# Machine Learning -  Linear Regression in Python
<a id="top"></a>

Notes on implementing Linear Regression in python.

### 1. [Data Analysis](#0)

### 2. [Simple Linear Regression](#0)
* [`Gradient Descent` Python Implementation](#1)
* [`Scipy` Implementation](#2)
* [`Scikit-Learn` Implementation](#3)
* [`Statsmodel` Implementation](#4)
* [Multi-step visual of Gradient Descent](#5)
* [Animating the Gradient Descent](#6)  

### 3. [Multi Linear Regression](#7)
* [`Gradient Descent` Python Implementation](#8)
* [`Scikit-Learn` Implementation](#9)
* [Solving with `Normal Equation`](#10)
* [`Scipy` Implementation](#11)
* [`Statsmodel` Implementation](#12)

Importing needed libraries

In [1]:
import numpy as np
import pandas as pd
import matplotlib.pyplot as plt
import seaborn as sns
%matplotlib inline

## Loading our housing dataset 
We will load our data on house sales in King County to predict house prices using simple (one input) linear regression

In [2]:
dataset = pd.read_csv('datasets/kc_house_data.csv')

FileNotFoundError: [Errno 2] No such file or directory: 'datasets/kc_house_data.csv'

__We want to be able to predict `Y` which is our price variable.__ 

In [None]:
Y = dataset[['price']]

In [None]:
X = dataset.drop(['price', 'id', 'date'],  axis=1)

<a id = '0'></a>
# 1. Data Analysis
[Top](#top)

## Basic data discovery and analysis with `info`, `describe` and `head`

using pandas `.info()` we see we have 18 columns and 21613 records.
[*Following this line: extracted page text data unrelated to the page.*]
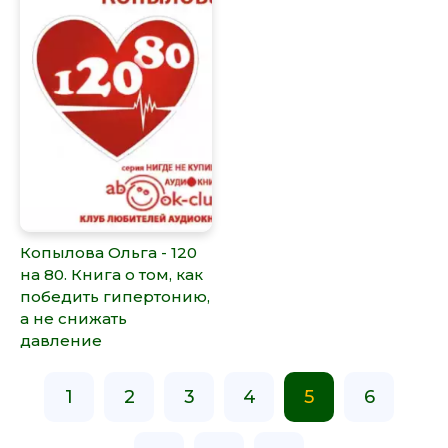
Копылова Ольга - 120
на 80. Книга о том, как
победить гипертонию,
а не снижать
давление
1
2
3
4
5
6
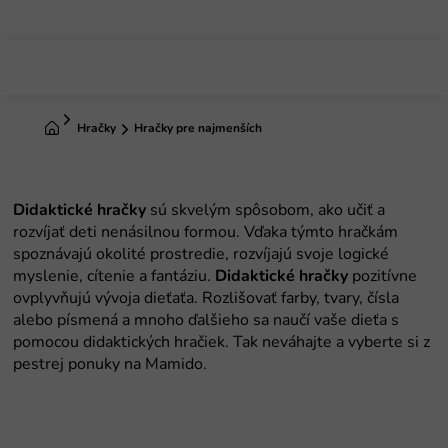
Prejsť
na
obsah
Domov
Hračky
Hračky pre najmenších
Didaktické
hračky
sú skvelým spôsobom, ako učiť a
rozvíjať deti nenásilnou formou. Vďaka týmto hračkám
spoznávajú okolité prostredie, rozvíjajú svoje logické
myslenie, cítenie a fantáziu.
Didaktické
hračky
pozitívne
ovplyvňujú vývoja dieťaťa. Rozlišovať farby, tvary, čísla
alebo písmená a mnoho ďalšieho sa naučí vaše dieťa s
pomocou didaktických hračiek. Tak neváhajte a vyberte si z
pestrej ponuky na Mamido.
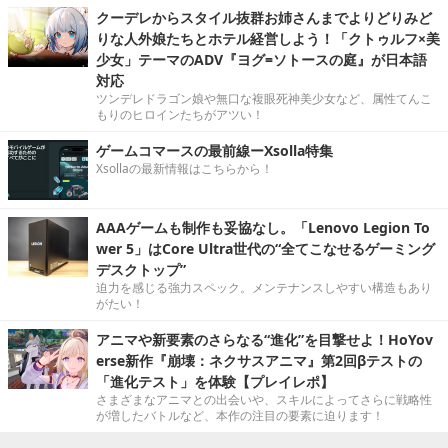
クーデレからスタイル抜群お姉さんまでよりどりみど
りな人外娘たちとホテル経営しよう！「クトゥルフ×美
少女」テーマのADV『ヨグ=ソトースの庭』が日本語
対応
ツンデレドラゴン娘や無口な複眼死神美少女など、属性てんこ
もりのヒロインたちがアツい！
ゲームコマースの最前線ーXsolla特集
Xsollaの最新情報はこちらから！
AAAゲームも制作も妥協なし。「Lenovo Legion To
wer 5」はCore Ultra世代の“全てこなせるゲーミング
デスクトップ”
迫力を感じる強力スペック。メンテナンスしやすい構造もあり
がたい！
アニマや新要素のさらなる“進化”を目撃せよ！HoYov
erse新作『崩壊：ネクサスアニマ』第2回βテストの
「進化テスト」を体験【プレイレポ】
さまざまなアニマとの出会いや、スキルによってさらに戦略性
が増したバトルなど、本作の注目の要素に迫ります！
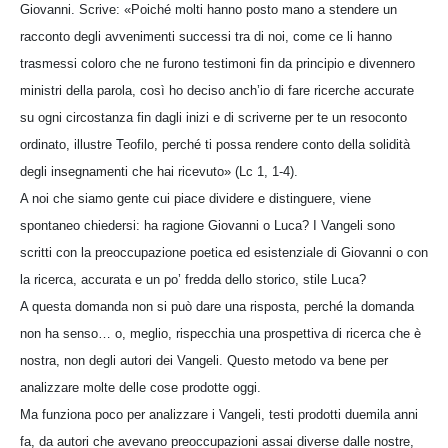
Giovanni. Scrive: «Poiché molti hanno posto mano a stendere un
racconto degli avvenimenti successi tra di noi, come ce li hanno
trasmessi coloro che ne furono testimoni fin da principio e divennero
ministri della parola, così ho deciso anch’io di fare ricerche accurate
su ogni circostanza fin dagli inizi e di scriverne per te un resoconto
ordinato, illustre Teofilo, perché ti possa rendere conto della solidità
degli insegnamenti che hai ricevuto» (Lc 1, 1-4).
A noi che siamo gente cui piace dividere e distinguere, viene
spontaneo chiedersi: ha ragione Giovanni o Luca? I Vangeli sono
scritti con la preoccupazione poetica ed esistenziale di Giovanni o con
la ricerca, accurata e un po’ fredda dello storico, stile Luca?
A questa domanda non si può dare una risposta, perché la domanda
non ha senso… o, meglio, rispecchia una prospettiva di ricerca che è
nostra, non degli autori dei Vangeli. Questo metodo va bene per
analizzare molte delle cose prodotte oggi.
Ma funziona poco per analizzare i Vangeli, testi prodotti duemila anni
fa, da autori che avevano preoccupazioni assai diverse dalle nostre,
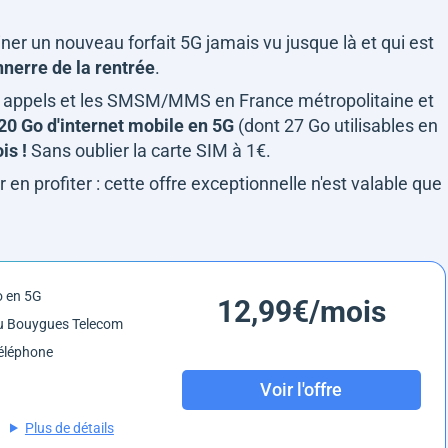
ner un nouveau forfait 5G jamais vu jusque là et qui est
nnerre de la rentrée
.
es appels et les SMSM/MMS en France métropolitaine et
20 Go d'internet mobile en 5G
(dont 27 Go utilisables en
is !
Sans oublier la carte SIM à 1€.
 en profiter : cette offre exceptionnelle n'est valable que
o en 5G
12,99€/mois
u Bouygues Telecom
éléphone
Voir l'offre
Plus de détails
Pretty much all the features given are already in numeric format.

In [None]:
X.info()

In [None]:
#list our columns 
columns = X.columns
columns

In [None]:
#show first 5 records
X.head()

__Generates descriptive statistics that summarize the central tendency, dispersion and shape of a dataset's distribution, excluding `NaN` values__

In [None]:
X.describe()

__Compute correlation between variables and our predictor variable__

In [None]:
dataset = dataset.drop(['id', 'date'], axis=1)

In [None]:
dataset.corr(method='pearson')

__We can even visualize the table above__

In [None]:
plt.subplots(figsize=(10,8))
sns.heatmap(dataset.corr())

### `statsmodel` package can also give us some great insight and summary statistics including `p-value` 
The statsmodel can actually perform the regression modeling for us , but here I am mainly using it to help determine which variable I should focus on for my `Simple Linear Regression` (one independent variable) and get a feel of which values are statistically significant. There are techniques when dealing with `Multiple Linear Regression` (many variable) to narrow down to the most significant features/variables usiung __Step Wise Regression__ which include techniques such as __Forward Selection__ and __Backward Elimination__.  


In [None]:
X

In [None]:
import statsmodels.api as sml
from statsmodels import tools

X_new = tools.add_constant(X)

regressor_OLS = sml.OLS(endog = Y,exog =  X_new).fit()

regressor_OLS.summary()

<a id="0"></a>
# <font color="red">Simple </font>Linear Regression

We will start with __Simple Linear Regression__ since it is easier to understand and visualize before moving to __Multiple Linear Regression__. Though, the conecpts overall are similar and the libraries we will be using are actually designed to handle both wihtout distinction. Simple Linear Regression is easier to plot and visualize so we will start with that.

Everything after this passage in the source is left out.